You state that if you complain or report him, you will be unemployed. Well, if you work for him under his rules, even worse than unemployed, you will be dead, or permanently injured which could be a living hell.


----------



## ND80

If you are not comfortable doing something then don't do it. Its not worth getting hurt or worse over.

Its that simple if you get fired then you are better off in the long run.


----------



## AK_sparky

Shut down the circuit, do your work.

If he says anything again, *be respectful*, and tell him that you will not be working live.

If he lets you work safely but rides you for it, whatever, as long you get your hours; work on finding another job.
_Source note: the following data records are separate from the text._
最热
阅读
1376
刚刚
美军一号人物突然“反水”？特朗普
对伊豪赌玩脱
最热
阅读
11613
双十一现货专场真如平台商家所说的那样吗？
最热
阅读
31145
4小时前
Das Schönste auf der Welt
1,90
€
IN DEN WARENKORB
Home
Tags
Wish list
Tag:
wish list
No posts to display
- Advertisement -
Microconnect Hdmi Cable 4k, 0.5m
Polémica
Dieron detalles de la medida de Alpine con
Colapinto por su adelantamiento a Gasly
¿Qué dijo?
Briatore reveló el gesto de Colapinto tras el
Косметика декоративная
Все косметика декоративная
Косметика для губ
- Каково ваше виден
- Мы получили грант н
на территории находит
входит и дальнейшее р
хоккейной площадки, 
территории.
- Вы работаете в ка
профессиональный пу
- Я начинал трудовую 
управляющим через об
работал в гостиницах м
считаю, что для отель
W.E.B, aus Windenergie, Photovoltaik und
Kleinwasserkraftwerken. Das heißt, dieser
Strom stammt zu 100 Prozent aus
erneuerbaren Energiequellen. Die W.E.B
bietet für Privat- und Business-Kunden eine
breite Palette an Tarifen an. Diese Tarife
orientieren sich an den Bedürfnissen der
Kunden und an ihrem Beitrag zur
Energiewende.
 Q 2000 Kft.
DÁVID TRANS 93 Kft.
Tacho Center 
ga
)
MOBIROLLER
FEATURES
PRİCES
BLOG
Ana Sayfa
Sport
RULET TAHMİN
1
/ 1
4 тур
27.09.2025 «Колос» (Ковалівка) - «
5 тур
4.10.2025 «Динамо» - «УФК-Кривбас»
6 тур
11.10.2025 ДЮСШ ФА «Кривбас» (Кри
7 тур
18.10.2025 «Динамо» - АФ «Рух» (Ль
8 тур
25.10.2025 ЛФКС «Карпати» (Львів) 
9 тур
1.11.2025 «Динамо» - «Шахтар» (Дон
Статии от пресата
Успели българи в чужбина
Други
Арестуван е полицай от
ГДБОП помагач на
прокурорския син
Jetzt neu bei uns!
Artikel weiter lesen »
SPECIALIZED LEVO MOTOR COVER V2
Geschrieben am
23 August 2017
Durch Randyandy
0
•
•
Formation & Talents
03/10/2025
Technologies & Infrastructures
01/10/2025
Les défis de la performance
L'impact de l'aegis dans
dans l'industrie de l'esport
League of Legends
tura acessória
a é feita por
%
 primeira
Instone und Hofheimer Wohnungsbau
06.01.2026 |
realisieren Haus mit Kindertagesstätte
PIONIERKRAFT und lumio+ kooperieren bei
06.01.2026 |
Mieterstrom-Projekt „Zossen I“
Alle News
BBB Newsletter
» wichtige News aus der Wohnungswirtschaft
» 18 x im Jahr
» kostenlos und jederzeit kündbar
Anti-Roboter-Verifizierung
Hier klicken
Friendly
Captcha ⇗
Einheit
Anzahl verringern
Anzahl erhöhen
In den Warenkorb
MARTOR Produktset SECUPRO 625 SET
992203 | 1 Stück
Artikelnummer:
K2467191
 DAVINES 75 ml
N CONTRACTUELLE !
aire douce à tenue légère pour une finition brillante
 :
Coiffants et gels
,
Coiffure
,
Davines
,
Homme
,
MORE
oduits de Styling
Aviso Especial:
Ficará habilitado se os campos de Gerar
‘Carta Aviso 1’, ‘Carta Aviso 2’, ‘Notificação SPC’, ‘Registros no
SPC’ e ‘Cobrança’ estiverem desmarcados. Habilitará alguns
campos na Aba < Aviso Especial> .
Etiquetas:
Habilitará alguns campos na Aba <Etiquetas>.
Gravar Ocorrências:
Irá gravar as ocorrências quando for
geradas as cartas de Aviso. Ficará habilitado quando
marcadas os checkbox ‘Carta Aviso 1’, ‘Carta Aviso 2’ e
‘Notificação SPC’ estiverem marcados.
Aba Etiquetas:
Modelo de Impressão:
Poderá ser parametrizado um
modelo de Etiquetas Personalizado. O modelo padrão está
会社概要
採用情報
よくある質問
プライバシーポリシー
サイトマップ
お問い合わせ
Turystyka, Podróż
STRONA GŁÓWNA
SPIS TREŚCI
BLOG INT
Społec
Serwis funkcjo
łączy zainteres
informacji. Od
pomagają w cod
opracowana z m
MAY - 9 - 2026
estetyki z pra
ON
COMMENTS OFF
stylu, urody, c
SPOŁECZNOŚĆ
If he fires you, report him. Report him for working live and making you work live, and report him for wrongful dismissal. Employers like that need to be dealt with for everyone else's sake.


----------



## LGLS

Cory10 said:


> Just recently got hired by a small resi contractor after killing myself for 5 months trying to find someone to take me on. 2 weeks in he's telling me that I have to work live and its part of the trade, I told him I am not comfortable with that at all being so green. He basically told me he has a stack of resumes 2 feet high waiting to replace me if its going to be a problem for me. Obviously if I had other employment prospects this wouldn't even be a topic. Do I report this guy and probably lose my job or what. I cant sit around for another 5-6 months not getting experience and hours....I understand no job is worth putting myself in a dangerous situation but its so frustrating wanting this career so bad.
> 
> 
> Journeyman older brother in the IBEW told me to tell the guy to **** off and give him his # if he wants to discuss it with me further.


Before OSHA regulations became strictly followed on IBEW jobs, guys who were pissed about being asked to work live (usually because shutting down the circuit meant FINDING it and INCONVENIENCING the customer, both considered money losers) would simply "mistakenly" short out the circuit purposely anyway. 

You can have your older brother IBEW journeyman explain how to do this the safest and quickest way possible.


----------



## 211mike70

As a first year apprentice I am doing pretty much everything the Journeymen are, except tying off into live panels. They only do that if it is a major hassle to kill the main, i.e. commercial site that cannot shut down, and then we work real slow and real careful.


----------



## Judoka

Well, if the guy pulls permits ( hopefully he does )...call the ESA inspector and explain your concerns. If by chance the inspector showed up on the jobsite and was " randomly checking contractors " to ensure no live work was being done....that could clarify things. Guy sounds like a moron to tell you the truth.


----------



## Ontario

I have worked live during my apprenticeship. Everything from 120 V to 600 V. I am now a Jman. Let me tell you that what he's making you do is wrong.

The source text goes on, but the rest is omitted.